Rother may be an unlikely house repair and finance solution for most, but one tax-payer has managed to have house repairs done by the District Council. Freedom of Information requests have revealed that Rother has spent a total of almost £4,000 for repairs in 2006 and 2013, to the Grade II-listed home in Winchelsea of Icklesham parish councillor, member of Winchelsea Corporation and former mayor, Tony Moore.

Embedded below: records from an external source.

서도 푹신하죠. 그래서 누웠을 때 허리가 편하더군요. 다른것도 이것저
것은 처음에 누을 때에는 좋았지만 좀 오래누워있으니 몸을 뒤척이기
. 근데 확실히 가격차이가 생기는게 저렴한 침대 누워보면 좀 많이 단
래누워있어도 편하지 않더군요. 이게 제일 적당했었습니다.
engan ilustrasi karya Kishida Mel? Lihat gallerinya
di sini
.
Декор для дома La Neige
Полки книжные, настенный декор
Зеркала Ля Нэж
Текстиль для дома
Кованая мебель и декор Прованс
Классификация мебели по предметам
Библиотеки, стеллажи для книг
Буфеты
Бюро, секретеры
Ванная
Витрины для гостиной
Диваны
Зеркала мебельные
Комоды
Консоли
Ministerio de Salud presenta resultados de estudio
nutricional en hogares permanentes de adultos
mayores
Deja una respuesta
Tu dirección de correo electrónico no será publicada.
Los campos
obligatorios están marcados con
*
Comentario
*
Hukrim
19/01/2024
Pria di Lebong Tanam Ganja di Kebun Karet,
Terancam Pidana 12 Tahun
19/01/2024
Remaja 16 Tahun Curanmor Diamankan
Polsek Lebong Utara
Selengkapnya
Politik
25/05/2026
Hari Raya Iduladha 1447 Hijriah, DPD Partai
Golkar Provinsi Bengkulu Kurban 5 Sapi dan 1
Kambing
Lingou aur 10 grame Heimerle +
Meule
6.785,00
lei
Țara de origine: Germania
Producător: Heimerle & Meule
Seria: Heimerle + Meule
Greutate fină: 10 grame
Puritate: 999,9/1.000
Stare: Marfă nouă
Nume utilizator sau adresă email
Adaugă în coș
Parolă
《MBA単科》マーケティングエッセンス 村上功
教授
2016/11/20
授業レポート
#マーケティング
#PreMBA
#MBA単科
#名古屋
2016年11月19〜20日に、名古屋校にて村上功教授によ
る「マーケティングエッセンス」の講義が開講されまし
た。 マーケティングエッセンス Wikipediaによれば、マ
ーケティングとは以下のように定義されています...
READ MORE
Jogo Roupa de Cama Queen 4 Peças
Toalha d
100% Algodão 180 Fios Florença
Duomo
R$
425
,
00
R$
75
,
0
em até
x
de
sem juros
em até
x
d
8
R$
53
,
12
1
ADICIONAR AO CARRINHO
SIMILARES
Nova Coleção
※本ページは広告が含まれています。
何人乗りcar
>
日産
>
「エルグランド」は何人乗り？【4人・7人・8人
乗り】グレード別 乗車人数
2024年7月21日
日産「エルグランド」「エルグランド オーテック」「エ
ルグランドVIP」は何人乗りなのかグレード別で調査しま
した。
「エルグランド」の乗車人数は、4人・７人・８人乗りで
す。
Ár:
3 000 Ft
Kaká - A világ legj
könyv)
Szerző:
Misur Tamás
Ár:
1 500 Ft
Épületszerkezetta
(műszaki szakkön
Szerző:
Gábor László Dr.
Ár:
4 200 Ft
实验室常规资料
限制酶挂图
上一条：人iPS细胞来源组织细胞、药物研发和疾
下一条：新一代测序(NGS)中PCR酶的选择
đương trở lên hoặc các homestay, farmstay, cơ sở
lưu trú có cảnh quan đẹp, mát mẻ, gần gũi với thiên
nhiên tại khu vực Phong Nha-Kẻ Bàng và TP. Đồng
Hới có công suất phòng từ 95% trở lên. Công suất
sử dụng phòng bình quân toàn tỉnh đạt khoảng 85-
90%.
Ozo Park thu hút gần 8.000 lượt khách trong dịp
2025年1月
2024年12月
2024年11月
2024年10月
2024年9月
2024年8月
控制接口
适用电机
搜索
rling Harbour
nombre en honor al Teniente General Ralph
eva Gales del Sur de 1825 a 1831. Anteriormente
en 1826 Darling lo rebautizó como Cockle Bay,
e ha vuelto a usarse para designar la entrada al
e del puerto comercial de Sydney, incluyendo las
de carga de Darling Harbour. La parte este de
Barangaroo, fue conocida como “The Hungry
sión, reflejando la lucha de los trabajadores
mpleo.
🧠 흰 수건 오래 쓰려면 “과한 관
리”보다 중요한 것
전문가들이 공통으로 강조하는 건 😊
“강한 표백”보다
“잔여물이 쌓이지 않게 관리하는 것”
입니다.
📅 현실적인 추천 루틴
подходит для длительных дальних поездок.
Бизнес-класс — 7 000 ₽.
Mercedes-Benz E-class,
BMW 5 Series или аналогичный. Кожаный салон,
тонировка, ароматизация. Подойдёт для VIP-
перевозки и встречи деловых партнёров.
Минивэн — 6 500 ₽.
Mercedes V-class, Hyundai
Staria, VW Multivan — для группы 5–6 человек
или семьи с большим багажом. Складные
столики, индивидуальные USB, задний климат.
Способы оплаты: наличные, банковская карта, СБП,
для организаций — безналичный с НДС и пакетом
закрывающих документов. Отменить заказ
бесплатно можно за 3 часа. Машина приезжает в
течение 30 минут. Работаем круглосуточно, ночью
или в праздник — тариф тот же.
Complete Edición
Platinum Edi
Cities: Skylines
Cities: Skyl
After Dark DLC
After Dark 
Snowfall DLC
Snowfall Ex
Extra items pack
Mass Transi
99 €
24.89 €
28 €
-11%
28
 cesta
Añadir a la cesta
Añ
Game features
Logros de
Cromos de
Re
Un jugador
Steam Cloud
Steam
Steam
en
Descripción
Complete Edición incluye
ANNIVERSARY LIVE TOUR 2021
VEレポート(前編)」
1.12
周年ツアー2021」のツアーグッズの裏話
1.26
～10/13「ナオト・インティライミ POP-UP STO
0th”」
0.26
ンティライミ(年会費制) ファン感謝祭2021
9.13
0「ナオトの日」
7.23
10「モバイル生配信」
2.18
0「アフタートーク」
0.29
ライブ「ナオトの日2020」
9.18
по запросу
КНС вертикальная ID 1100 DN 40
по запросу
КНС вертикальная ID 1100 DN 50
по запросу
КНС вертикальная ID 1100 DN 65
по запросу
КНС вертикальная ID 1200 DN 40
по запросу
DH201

Moore has refused to spend money to maintain the exterior of his house or to prevent the risk to his neighbours of windows falling out and tiles dropping off on top of them, or of birds getting into the interior of the 18th century terraced, tile-hung, timber-framed building. In 2005, Rother served a Section 215 notice on Moore requiring repairs to his house, which was at that time unoccupied. When Moore refused to respond to communications from Rother, he was prosecuted and fined. However, when he still refused to comply, Rother paid for the repairs themselves. In 2013, renewed complaints from neighbours led to the Environmental Health Department of Rother serving an Improvement Notice on Moore under the 2004 Housing Act. This required him to remove the hazards created by his property. Rother were also asked to consider seeking a Council Tax premium on the property by virtue of it being abandoned and derelict. In the end, Moore avoided further action by moving back into his house after several years’ absence from Winchelsea and Rother stumped up the money for a second set of repairs.
The tax-payers’ money spent on Moore’s residence will be recovered when his house is sold. But in the meantime, he benefits from an interest-free loan from Rother at a time when the council is under financial pressure and has been cutting services. He has been asked for his comments, but has not replied.